■ Recorded data
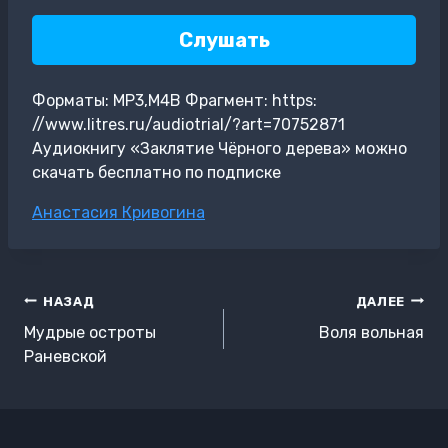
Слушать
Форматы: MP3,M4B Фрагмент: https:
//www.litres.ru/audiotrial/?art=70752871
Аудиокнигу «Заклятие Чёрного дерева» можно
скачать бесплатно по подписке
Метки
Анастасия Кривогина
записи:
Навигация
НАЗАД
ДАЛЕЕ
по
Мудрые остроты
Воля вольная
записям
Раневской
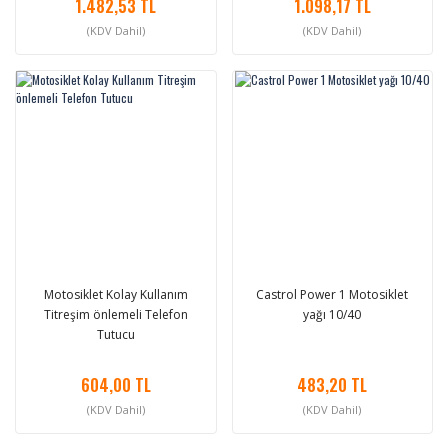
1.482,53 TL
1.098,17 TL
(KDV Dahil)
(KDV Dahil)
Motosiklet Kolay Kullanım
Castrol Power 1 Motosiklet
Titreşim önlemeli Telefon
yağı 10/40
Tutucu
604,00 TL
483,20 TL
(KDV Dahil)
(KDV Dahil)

■ Task item
Check each line of the listing above for the string "Motosiklet". Report only how many have it.

■ Exercise output
2